Packages from Private GitHub package repos are being reported with `nuget.org` Fake URLs

[stunney]

Describe the bug
We have proprietary packages in nuget.pkg.github.com/MYCORP. When generating our FOSS list with your tool all packages are output to the readme.md with https://www.nuget.org/packages/MYPACKAGE/VERSION which doesn't exist. No license information is gathered either. Right now this scenario only pertains to NUGET but it might very likely pertain to NPM in the future for us. My GitHub PAT has access to these repositories as well for the restore and also has package:read permissions in the PAT as well.

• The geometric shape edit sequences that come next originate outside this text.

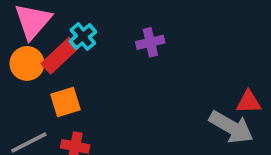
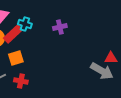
cyan cross: (83, 37) -> (25, 24), turned -32

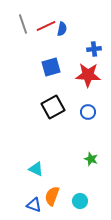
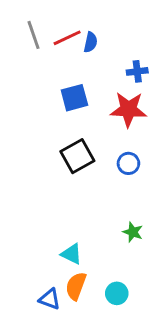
cyan triangle: (36, 169) -> (72, 254), moved

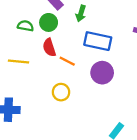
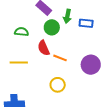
green circle: (49, 22) -> (52, 27), moved
blue rectangle: (98, 41) -> (86, 23), moved, size x0.6

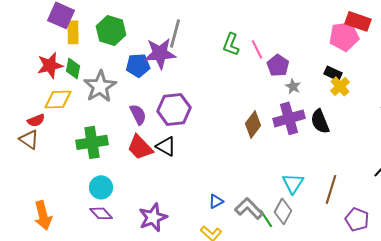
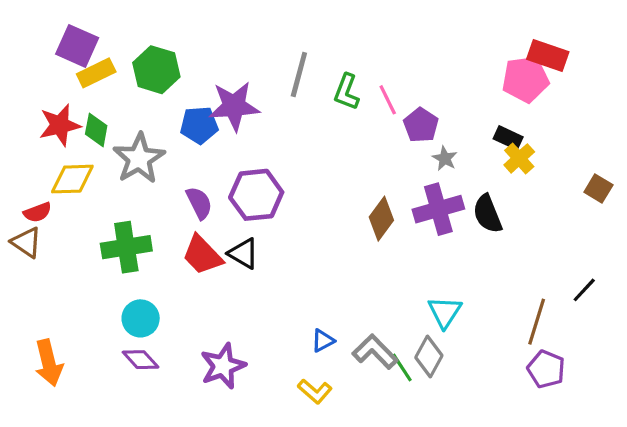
yellow rectangle: (73, 32) -> (96, 73), turned 65
gray line: (175, 33) -> (299, 74), moved
brown line: (331, 189) -> (537, 322), moved

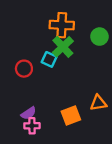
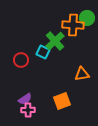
orange cross: (62, 25) -> (73, 25), moved
green circle: (99, 37) -> (87, 18), moved
orange triangle: (98, 103) -> (82, 74), moved

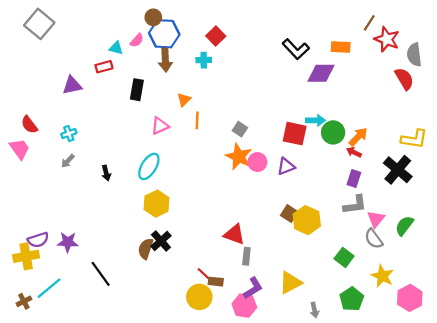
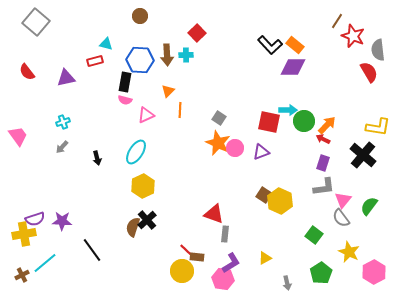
blue hexagon: (164, 34) -> (140, 60), moved
pink semicircle: (137, 40) -> (125, 100), moved, turned 64
orange rectangle: (341, 47) -> (295, 45), moved, turned 36
brown arrow: (165, 60) -> (167, 55), moved
red semicircle: (29, 125) -> (27, 72), moved
yellow triangle: (290, 283) -> (265, 258), size x0.6

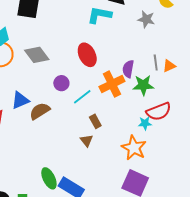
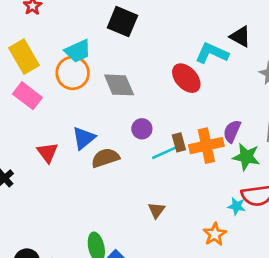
red ellipse: (87, 55) -> (186, 78), moved, turned -30
blue triangle: (20, 100) -> (84, 138), turned -30
brown rectangle: (95, 121) -> (179, 142), moved
orange star: (134, 148) -> (215, 234), size x0.7

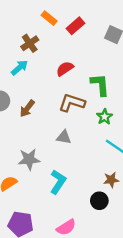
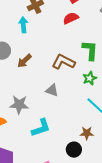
cyan arrow: (19, 68) -> (23, 25), turned -63
red semicircle: (65, 69) -> (71, 18), moved
cyan L-shape: (58, 182) -> (41, 128), turned 30

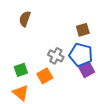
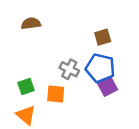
brown semicircle: (25, 19) -> (31, 23), turned 63
orange square: (45, 76) -> (56, 94), turned 35

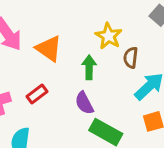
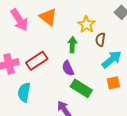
orange triangle: (49, 49) -> (48, 17), moved
red rectangle: (37, 94) -> (37, 61), size x1.5

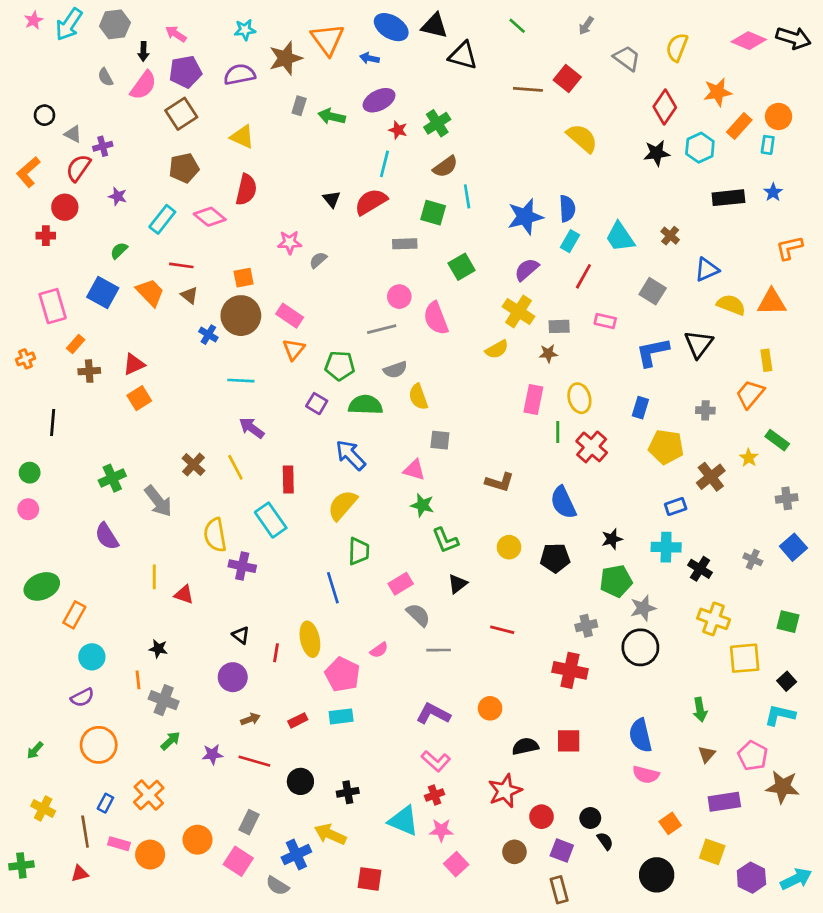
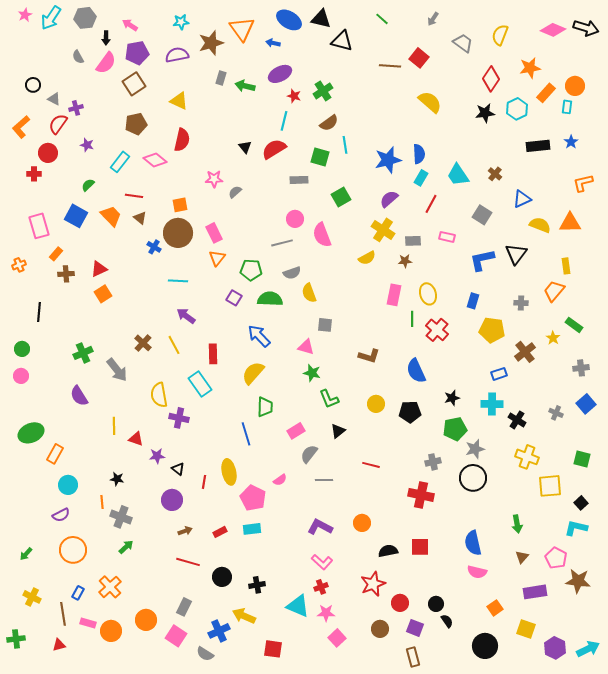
pink rectangle: (290, 316) -> (214, 233), turned 30
gray semicircle: (418, 615) -> (309, 454), turned -96
purple star: (212, 754) -> (157, 456), moved

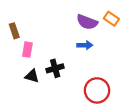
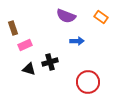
purple semicircle: (87, 22) -> (66, 16), moved
pink rectangle: (27, 50) -> (25, 45), turned 56

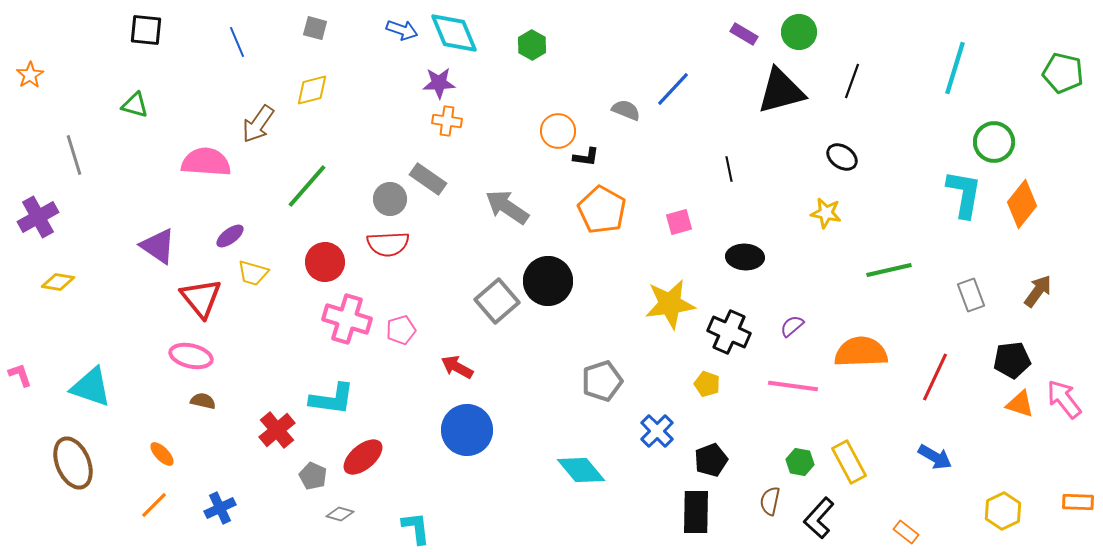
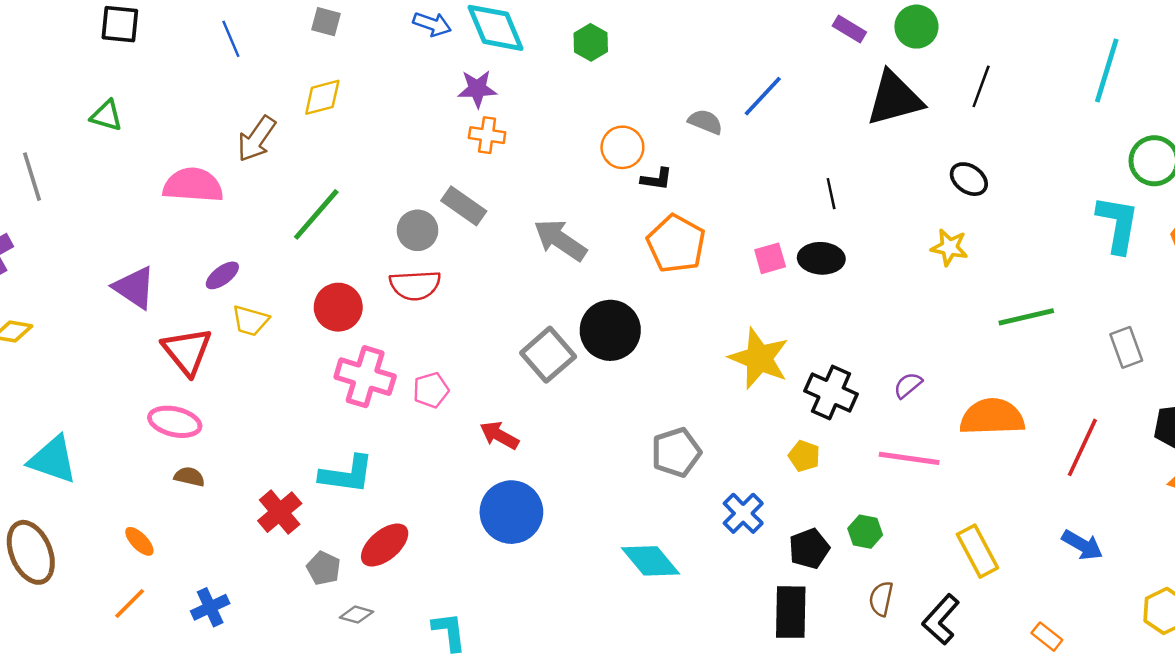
black ellipse: (745, 257) -> (821, 258), moved
yellow star: (670, 304) -> (759, 358), turned 30
green hexagon: (800, 462) -> (865, 532), moved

No errors are reported during the runtime of the tool.

To Reproduce
Create a CSPROJ with a private package coming from GitHub.

Expected behavior
The proper URL and other things such as licensing should be output.

Environment

• OS: MacOS 13.3.1
• .net framework version: 6.0.100

Thank you :)

[stunney]

Note:
I have tried adding the following section in the configuration/appsettings.json file as well in a few permutations

nuget.pkg.github.com
nuget.pkg.github.com/MYCORP
pkg.github.com
github.com

  "nuget.pkg.github.com": {
    "allowToUseLocalCache": true,
    "downloadPackageIntoRepository": false,
    "ignorePackages": {
      "byName": [],
      "byProjectName": []
    },
    "internalPackages": {
      "byName": [ "StyleCop\\.Analyzers" ],
      "byProjectName": [ "\\.Test$" ]
    }
  },

None of these appear to make a difference

[max-ieremenko]

hi @stunney

The proper URL

This is not supported in the current version. TPL always assumes that a package came from www.nuget.org, so you see https://www.nuget.org/packages/MYPACKAGE/VERSION in the readme.md.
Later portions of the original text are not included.